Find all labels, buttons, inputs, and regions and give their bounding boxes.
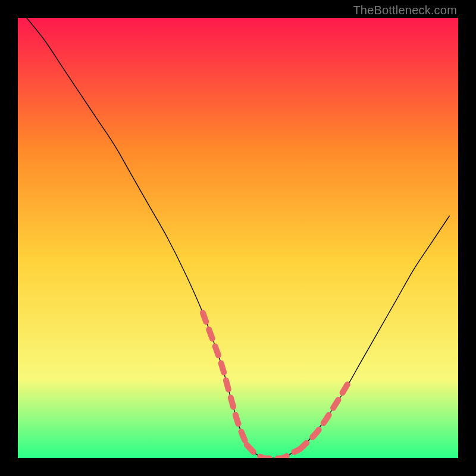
watermark-text: TheBottleneck.com xyxy=(353,4,457,17)
plot-area xyxy=(18,18,458,458)
chart-frame: TheBottleneck.com xyxy=(0,0,476,476)
chart-background-gradient xyxy=(18,18,458,458)
chart-svg xyxy=(18,18,458,458)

•••

Each entry should appear again exactly as written, pictures excluded.

▶ [The completed task]:
Find all labels, buttons, inputs, and regions and give their bounding boxes.
watermark-text: TheBottleneck.com xyxy=(353,4,457,17)
plot-area xyxy=(18,18,458,458)
chart-frame: TheBottleneck.com xyxy=(0,0,476,476)
chart-background-gradient xyxy=(18,18,458,458)
chart-svg xyxy=(18,18,458,458)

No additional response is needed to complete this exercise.